EVgo Shares Slide Despite Wall Street Beat

EVgo Shares Slide Despite Wall Street Beat
EVgo chargers at a Santa Monica facility.

EVgo Inc.’s first-quarter earnings sent its stock price down. 

Shares of the West L.A.-based electric vehicle charging station and infrastructure company declined by about 10% on May 7, when its shares closed at $1.79.

The decrease came despite EVgo’s first-quarter financials beating Wall Street estimates on earnings and revenue.

EVgo reported before the market opened on May 7 a net loss of $9.8 million (-9 cents a share) for the quarter ending on March 31, compared with a net loss of $13 million (-18 cents) in the same period of the previous year. Revenue increased by 118% from the first quarter of the prior year to $55.2 million. 

Analysts on average expected earnings of 11 cents a share on revenue of $52.4 million, according to LSEG, a provider of financial markets data.

DC fast-charging award

On May 1, EVgo announced it had received a first place Leadership Award for Level 3 electric vehicle charging – also known as DC fast charging – by the Los Angeles Department of Water and Power at the utility’s 9th annual Sustainability Awards. That day the stock price went up by about 5% to close at $1.90, from the previous day’s $1.81.

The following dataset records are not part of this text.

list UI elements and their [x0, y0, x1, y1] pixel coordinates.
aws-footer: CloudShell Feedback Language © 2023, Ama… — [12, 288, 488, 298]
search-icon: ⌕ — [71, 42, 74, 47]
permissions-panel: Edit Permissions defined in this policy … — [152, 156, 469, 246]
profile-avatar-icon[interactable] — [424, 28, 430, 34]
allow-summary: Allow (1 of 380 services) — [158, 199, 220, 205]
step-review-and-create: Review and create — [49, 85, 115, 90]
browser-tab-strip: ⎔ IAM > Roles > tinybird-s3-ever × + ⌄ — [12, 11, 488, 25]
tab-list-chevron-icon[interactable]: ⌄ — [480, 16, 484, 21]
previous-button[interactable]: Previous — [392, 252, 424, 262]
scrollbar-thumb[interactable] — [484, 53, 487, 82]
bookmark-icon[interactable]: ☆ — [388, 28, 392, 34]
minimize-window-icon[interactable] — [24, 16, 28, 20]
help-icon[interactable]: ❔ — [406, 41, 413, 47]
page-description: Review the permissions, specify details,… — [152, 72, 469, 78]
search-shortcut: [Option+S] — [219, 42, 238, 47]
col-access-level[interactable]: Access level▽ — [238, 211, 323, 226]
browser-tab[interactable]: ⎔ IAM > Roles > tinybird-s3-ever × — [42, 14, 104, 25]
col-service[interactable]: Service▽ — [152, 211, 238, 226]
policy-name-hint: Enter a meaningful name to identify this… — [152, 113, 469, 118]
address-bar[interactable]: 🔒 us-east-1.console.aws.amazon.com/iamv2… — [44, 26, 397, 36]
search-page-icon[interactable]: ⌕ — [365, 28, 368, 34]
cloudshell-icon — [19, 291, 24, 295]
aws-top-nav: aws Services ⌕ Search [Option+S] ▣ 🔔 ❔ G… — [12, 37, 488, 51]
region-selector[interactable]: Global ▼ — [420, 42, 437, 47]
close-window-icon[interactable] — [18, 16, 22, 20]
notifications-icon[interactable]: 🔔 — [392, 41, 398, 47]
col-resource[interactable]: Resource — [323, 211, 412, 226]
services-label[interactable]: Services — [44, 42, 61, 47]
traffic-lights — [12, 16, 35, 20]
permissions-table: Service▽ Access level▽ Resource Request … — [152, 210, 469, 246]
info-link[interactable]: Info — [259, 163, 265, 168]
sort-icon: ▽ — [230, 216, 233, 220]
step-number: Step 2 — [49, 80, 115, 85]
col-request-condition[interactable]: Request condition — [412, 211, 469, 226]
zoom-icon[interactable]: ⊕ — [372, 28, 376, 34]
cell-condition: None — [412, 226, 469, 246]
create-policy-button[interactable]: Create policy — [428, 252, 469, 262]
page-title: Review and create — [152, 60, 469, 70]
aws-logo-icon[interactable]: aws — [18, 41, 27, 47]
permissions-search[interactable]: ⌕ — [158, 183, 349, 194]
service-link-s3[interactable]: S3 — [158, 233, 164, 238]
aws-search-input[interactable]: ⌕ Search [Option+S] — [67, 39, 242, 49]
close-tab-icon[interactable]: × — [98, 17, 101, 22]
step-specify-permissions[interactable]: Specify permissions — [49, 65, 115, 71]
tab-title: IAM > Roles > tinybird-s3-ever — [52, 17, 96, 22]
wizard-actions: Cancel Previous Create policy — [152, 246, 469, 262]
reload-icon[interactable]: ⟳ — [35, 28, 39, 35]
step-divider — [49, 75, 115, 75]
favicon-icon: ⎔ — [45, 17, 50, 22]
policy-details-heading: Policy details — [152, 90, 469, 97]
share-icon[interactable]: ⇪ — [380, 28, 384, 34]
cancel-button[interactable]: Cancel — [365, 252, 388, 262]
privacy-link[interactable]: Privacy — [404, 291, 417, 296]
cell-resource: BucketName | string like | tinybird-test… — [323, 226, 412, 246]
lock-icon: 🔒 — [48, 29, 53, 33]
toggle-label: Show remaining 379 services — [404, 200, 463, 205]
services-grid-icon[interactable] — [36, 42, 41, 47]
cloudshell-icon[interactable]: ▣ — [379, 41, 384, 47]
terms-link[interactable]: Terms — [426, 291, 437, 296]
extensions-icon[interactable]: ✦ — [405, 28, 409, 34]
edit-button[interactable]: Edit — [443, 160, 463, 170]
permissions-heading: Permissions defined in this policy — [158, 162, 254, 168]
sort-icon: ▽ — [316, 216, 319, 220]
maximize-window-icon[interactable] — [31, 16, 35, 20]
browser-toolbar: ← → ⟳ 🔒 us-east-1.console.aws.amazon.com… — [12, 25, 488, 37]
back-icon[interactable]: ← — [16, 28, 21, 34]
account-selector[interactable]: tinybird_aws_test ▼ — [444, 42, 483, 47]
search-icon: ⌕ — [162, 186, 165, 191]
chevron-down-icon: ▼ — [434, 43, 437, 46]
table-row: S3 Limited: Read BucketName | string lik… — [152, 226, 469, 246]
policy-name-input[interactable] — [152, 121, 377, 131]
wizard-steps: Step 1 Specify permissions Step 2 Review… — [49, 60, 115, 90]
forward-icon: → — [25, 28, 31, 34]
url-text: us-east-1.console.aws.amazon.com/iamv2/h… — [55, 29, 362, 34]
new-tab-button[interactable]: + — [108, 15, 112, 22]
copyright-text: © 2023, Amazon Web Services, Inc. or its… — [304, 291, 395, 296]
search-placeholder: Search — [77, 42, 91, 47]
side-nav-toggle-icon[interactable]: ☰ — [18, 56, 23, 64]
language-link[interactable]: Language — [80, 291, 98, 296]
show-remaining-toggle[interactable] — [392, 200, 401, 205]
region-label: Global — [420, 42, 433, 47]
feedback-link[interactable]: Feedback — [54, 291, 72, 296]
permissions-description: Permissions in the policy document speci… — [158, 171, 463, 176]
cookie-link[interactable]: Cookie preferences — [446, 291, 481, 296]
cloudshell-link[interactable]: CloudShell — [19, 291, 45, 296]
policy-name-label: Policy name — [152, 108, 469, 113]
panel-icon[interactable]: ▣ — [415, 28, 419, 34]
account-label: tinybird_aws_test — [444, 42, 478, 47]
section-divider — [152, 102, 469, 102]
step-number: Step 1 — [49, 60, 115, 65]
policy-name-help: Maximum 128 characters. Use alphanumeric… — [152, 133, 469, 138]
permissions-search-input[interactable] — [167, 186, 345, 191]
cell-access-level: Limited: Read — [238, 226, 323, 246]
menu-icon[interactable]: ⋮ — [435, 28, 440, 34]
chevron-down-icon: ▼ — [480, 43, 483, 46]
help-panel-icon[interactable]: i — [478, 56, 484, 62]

Shares closed at $1.99 on May 9.

Badar Khan, chief executive of EVgo, said that the business continues to grow and demonstrates the strength of its model of owning and operating a fast-charging network as more Americans drive electric vehicles.

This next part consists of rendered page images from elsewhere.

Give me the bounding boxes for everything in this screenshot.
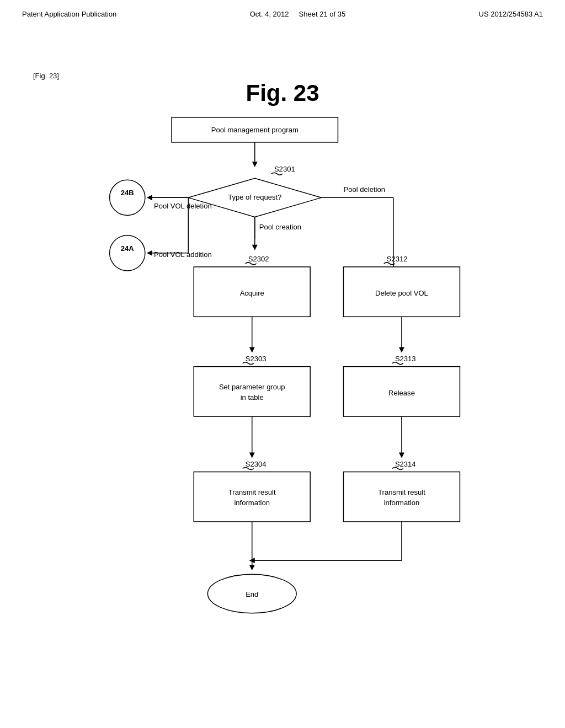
header-date: Oct. 4, 2012: [250, 10, 289, 18]
arrow-head-delete: [399, 347, 404, 353]
transmit-result-right-text-1: Transmit result: [378, 488, 425, 496]
fig-label: [Fig. 23]: [33, 72, 59, 80]
title-text: Pool management program: [211, 126, 299, 134]
set-parameter-text-2: in table: [241, 393, 264, 402]
s2304-label: S2304: [246, 460, 266, 468]
header-publication: Patent Application Publication: [22, 10, 116, 18]
release-text: Release: [388, 389, 415, 397]
transmit-result-right-text-2: information: [384, 499, 420, 507]
end-text: End: [246, 590, 258, 598]
arrow-head-setparam: [249, 452, 255, 458]
page-header: Patent Application Publication Oct. 4, 2…: [0, 0, 565, 24]
transmit-result-left-text-1: Transmit result: [228, 488, 276, 496]
header-date-sheet: Oct. 4, 2012 Sheet 21 of 35: [250, 10, 345, 18]
s2312-label: S2312: [387, 255, 408, 263]
node-24a-circle: [110, 235, 145, 271]
s2314-label: S2314: [395, 460, 416, 468]
set-parameter-text-1: Set parameter group: [219, 383, 285, 391]
transmit-result-left-text-2: information: [234, 499, 270, 507]
node-24b-circle: [110, 180, 145, 215]
fig-title: Fig. 23: [246, 80, 319, 106]
arrow-head-1: [252, 162, 258, 167]
pool-vol-addition-label: Pool VOL addition: [154, 250, 212, 259]
pool-deletion-branch-label: Pool deletion: [343, 185, 385, 194]
s2313-label: S2313: [395, 355, 416, 363]
header-patent-number: US 2012/254583 A1: [479, 10, 543, 18]
header-sheet: Sheet 21 of 35: [299, 10, 346, 18]
transmit-result-right-box: [343, 472, 460, 522]
set-parameter-box: [194, 367, 310, 416]
s2301-label: S2301: [274, 165, 295, 173]
delete-pool-vol-text: Delete pool VOL: [375, 289, 428, 297]
arrow-head-2: [252, 245, 258, 250]
arrow-head-3: [147, 195, 152, 200]
s2302-label: S2302: [248, 255, 269, 263]
decision-text: Type of request?: [228, 193, 281, 201]
pool-vol-deletion-label: Pool VOL deletion: [154, 202, 212, 210]
s2303-label: S2303: [246, 355, 266, 363]
arrow-head-end: [249, 565, 255, 570]
node-24a-label: 24A: [121, 244, 135, 253]
arrow-head-release: [399, 452, 404, 458]
node-24b-label: 24B: [121, 189, 134, 197]
arrow-head-acquire: [249, 347, 255, 353]
acquire-text: Acquire: [240, 289, 264, 297]
flowchart-container: Pool management program S2301 Pool delet…: [33, 110, 532, 695]
transmit-result-left-box: [194, 472, 310, 522]
pool-creation-label: Pool creation: [259, 223, 301, 231]
arrow-head-24a: [147, 250, 152, 256]
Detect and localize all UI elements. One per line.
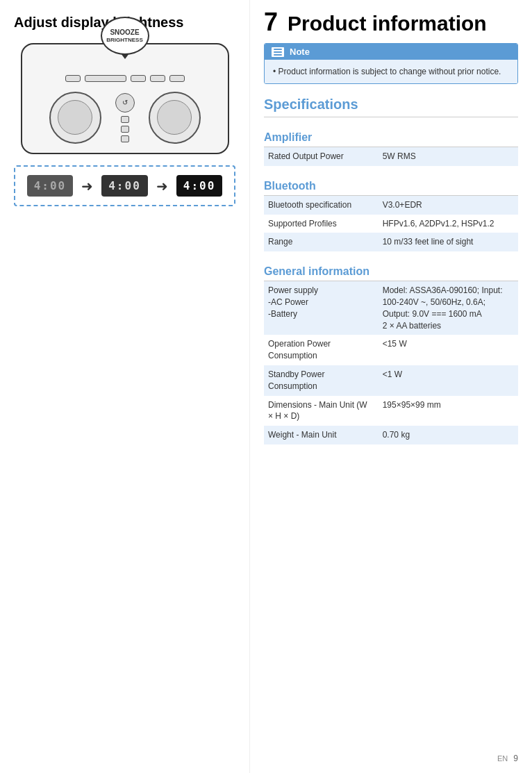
table-row: Range10 m/33 feet line of sight: [264, 233, 518, 251]
spec-label-0-0: Rated Output Power: [264, 147, 379, 166]
spec-table-2: Power supply-AC Power-BatteryModel: ASSA…: [264, 281, 518, 444]
clock-dim: 4:00: [27, 175, 74, 197]
specs-container: AmplifierRated Output Power5W RMSBluetoo…: [264, 127, 518, 444]
spec-value-2-1: <15 W: [379, 335, 518, 365]
speaker-left-inner: [58, 100, 92, 135]
spec-label-2-1: Operation Power Consumption: [264, 335, 379, 365]
spec-value-0-0: 5W RMS: [379, 147, 518, 166]
device-button-wide: [85, 75, 126, 82]
note-text: Product information is subject to change…: [279, 67, 501, 76]
speaker-right: [149, 92, 201, 144]
section-title-1: Bluetooth: [264, 176, 518, 196]
table-row: Standby Power Consumption<1 W: [264, 365, 518, 396]
device-button-2: [131, 75, 146, 82]
device-center-controls: ↺: [115, 93, 135, 142]
spec-table-1: Bluetooth specificationV3.0+EDRSupported…: [264, 196, 518, 251]
spec-table-0: Rated Output Power5W RMS: [264, 147, 518, 166]
spec-label-1-2: Range: [264, 233, 379, 251]
left-column: Adjust display brightness SNOOZE BRIGHTN…: [0, 0, 250, 773]
section-title-2: General information: [264, 261, 518, 281]
device-body: SNOOZE BRIGHTNESS ↺: [21, 43, 229, 154]
spec-value-1-1: HFPv1.6, A2DPv1.2, HSPv1.2: [379, 215, 518, 233]
spec-label-1-0: Bluetooth specification: [264, 196, 379, 215]
table-row: Power supply-AC Power-BatteryModel: ASSA…: [264, 281, 518, 335]
chapter-title: Product information: [288, 11, 487, 36]
device-button-4: [169, 75, 185, 82]
arrow-icon-1: ➜: [81, 178, 93, 194]
page-footer: EN 9: [497, 754, 518, 763]
speaker-right-inner: [157, 100, 192, 135]
snooze-label: SNOOZE: [110, 28, 139, 37]
note-icon: [272, 47, 284, 57]
spec-value-2-2: <1 W: [379, 365, 518, 396]
section-title-0: Amplifier: [264, 127, 518, 147]
table-row: Operation Power Consumption<15 W: [264, 335, 518, 365]
device-button-3: [150, 75, 165, 82]
spec-value-1-0: V3.0+EDR: [379, 196, 518, 215]
note-box: Note • Product information is subject to…: [264, 43, 518, 84]
device-button-1: [65, 75, 81, 82]
device-speakers-row: ↺: [49, 92, 201, 144]
clock-bright: 4:00: [176, 175, 223, 197]
small-btn-2: [121, 126, 129, 133]
chapter-header: 7 Product information: [264, 10, 518, 36]
spec-value-1-2: 10 m/33 feet line of sight: [379, 233, 518, 251]
spec-value-2-4: 0.70 kg: [379, 426, 518, 444]
speaker-left: [49, 92, 101, 144]
table-row: Supported ProfilesHFPv1.6, A2DPv1.2, HSP…: [264, 215, 518, 233]
note-label: Note: [290, 47, 310, 57]
small-btn-3: [121, 135, 129, 142]
spec-label-2-2: Standby Power Consumption: [264, 365, 379, 396]
device-nav-button: ↺: [115, 93, 135, 113]
right-column: 7 Product information Note • Product inf…: [250, 0, 532, 773]
spec-label-2-0: Power supply-AC Power-Battery: [264, 281, 379, 335]
page-number: 9: [513, 754, 518, 763]
spec-label-1-1: Supported Profiles: [264, 215, 379, 233]
table-row: Bluetooth specificationV3.0+EDR: [264, 196, 518, 215]
note-header: Note: [265, 44, 517, 60]
device-illustration: SNOOZE BRIGHTNESS ↺: [21, 43, 229, 154]
brightness-label: BRIGHTNESS: [106, 37, 142, 44]
arrow-icon-2: ➜: [156, 178, 168, 194]
note-content: • Product information is subject to chan…: [265, 60, 517, 83]
snooze-bubble: SNOOZE BRIGHTNESS: [101, 17, 149, 55]
device-small-buttons: [121, 116, 129, 142]
lang-badge: EN: [497, 754, 508, 763]
table-row: Rated Output Power5W RMS: [264, 147, 518, 166]
spec-label-2-3: Dimensions - Main Unit (W × H × D): [264, 396, 379, 426]
spec-value-2-0: Model: ASSA36A-090160; Input: 100-240V ~…: [379, 281, 518, 335]
table-row: Weight - Main Unit0.70 kg: [264, 426, 518, 444]
chapter-number: 7: [264, 10, 278, 35]
table-row: Dimensions - Main Unit (W × H × D)195×95…: [264, 396, 518, 426]
spec-label-2-4: Weight - Main Unit: [264, 426, 379, 444]
small-btn-1: [121, 116, 129, 123]
brightness-sequence: 4:00 ➜ 4:00 ➜ 4:00: [14, 165, 235, 206]
specs-title: Specifications: [264, 97, 518, 117]
device-top-row: [65, 75, 185, 82]
clock-medium: 4:00: [101, 175, 148, 197]
spec-value-2-3: 195×95×99 mm: [379, 396, 518, 426]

“We continue to build new stalls across the U.S. and see throughput growth outpacing growth of (electric vehicles) in operation,” Khan said in a statement. “EVgo’s compelling unit economics, operating leverage, along with the tailwind of long-term EV adoption, gives us confidence that we will achieve adjusted EBITDA (earnings before interest, taxes, depreciation and amortization) breakeven in 2025 and create significant shareholder value.”

During the quarter, the company added 250 electric charging stations, including under its white label brand EVgo eXtend, for a total of 3,780 station either operating or under construction at the end of the quarter.

Network throughput increased to 53 gigawatt hours in the first quarter of 2024, compared to 18 gigawatt hours in the first quarter of 2023, representing a 194% year-over-year growth, the company said.

A gigawatt hour is a unit of energy that is equal to 1 million kilowatt hours.

In a conference call with analysts to discuss the first-quarter financial results, Khan called the results “great” and “excellent.”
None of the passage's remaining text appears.